A. Poret régime des aliénés et la liberté individuelle… (1898)

Les placements d'office n'offrent guère plus de garanties que les placements volontaires, peut-être moins, puisque le préfet peut faire interner un soi-disant aliéné, même sans certificat médical. C'est là pour l'autorité administrative un pouvoir absolu, dégagé de toute espèce de contrôle et qui n'est susceptible d'aucune voie de recours.
Il suffit que l'administration pense ou veuille croire qu'un fou, si doux, si calme qu'il paraisse, peut à un moment
donné devenir dangereux pour qu'elle se croie autorisée à ordonner l'internement de l'aliéné le plus inoffensif.
Source : Gallica

A. Poret régime des aliénés et la liberté individuelle… (1898)

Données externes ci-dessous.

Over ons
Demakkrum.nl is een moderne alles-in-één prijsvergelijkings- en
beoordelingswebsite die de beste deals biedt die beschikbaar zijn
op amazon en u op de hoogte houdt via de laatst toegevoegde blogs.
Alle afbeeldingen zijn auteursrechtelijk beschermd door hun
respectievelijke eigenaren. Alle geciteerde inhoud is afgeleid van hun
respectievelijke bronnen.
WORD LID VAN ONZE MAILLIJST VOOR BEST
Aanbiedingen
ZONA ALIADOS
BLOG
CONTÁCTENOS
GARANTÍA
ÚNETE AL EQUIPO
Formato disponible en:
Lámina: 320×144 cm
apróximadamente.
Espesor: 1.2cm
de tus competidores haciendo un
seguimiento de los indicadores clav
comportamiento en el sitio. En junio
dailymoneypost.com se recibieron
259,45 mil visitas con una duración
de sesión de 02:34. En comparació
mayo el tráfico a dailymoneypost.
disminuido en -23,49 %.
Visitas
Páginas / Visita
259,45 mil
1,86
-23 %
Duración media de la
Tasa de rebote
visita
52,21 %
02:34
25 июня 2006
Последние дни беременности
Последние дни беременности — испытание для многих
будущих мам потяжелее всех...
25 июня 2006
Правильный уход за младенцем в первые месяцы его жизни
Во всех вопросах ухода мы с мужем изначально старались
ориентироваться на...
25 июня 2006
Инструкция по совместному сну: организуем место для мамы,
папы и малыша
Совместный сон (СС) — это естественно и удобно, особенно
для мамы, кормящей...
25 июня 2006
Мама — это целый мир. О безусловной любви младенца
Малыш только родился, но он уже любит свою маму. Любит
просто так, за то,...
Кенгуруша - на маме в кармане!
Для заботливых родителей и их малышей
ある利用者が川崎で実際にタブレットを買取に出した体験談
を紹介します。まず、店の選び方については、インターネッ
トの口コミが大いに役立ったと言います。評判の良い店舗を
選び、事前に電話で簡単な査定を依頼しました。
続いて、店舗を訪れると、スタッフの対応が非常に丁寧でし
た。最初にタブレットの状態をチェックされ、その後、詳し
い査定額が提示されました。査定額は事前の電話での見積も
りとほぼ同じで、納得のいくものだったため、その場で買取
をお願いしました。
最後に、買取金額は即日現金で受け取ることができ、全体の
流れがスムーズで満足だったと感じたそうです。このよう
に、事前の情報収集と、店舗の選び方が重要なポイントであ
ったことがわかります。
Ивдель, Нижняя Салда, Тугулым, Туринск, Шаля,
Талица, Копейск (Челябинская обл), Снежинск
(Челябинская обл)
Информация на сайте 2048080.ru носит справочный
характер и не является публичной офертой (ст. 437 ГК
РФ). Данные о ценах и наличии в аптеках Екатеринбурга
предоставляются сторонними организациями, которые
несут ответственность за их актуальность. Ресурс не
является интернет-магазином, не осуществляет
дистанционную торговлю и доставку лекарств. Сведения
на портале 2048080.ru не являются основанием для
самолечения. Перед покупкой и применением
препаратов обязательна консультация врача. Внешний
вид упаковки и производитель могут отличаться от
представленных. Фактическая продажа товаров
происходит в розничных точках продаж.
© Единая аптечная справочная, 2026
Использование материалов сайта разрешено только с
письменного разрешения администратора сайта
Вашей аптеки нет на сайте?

Les règles à poser en cette matière sont fort délicates ; car les droits de la société se trouvent en antagonisme absolu avec ceux du malade. Si, d'un côté, l'Etat doit mettre le fou dans l'impossibilité de nuire, il a, d'un autre côté, le devoir impérieux de respecter autant que possible sa liberté, et de le défendre contre les entreprises coupables d'héritiers cupides. Assurer l'ordre public et empêcher toute possibilité de séquestration arbitraire du fait de l'Etat ou des particuliers, sans pour cela retarder le prompt traitement du malade, tel doit être le but d'une loi sur les aliénés.
Source : Gallica

A. Poret régime des aliénés et la liberté individuelle… (1898)

Si le légitime souci de la protection sociale commande d'interner les aliénés dangereux, l'humanité exige que ces aliénés soient rendus à la liberté le jour où, par suite d'une amélioration ou d'une modification de leur état mental, ils ne sont plus à redouter. — En chargeant le médecin, seul compétent sur ce point, de se prononcer sur l'état et le degré de nocuité de l'aliéné, et le magistrat d'ordonner les mesures que la folie dangereuse comporte, le législateur français accorde à la liberté individuelle toutes les garanties désirables en cette matière.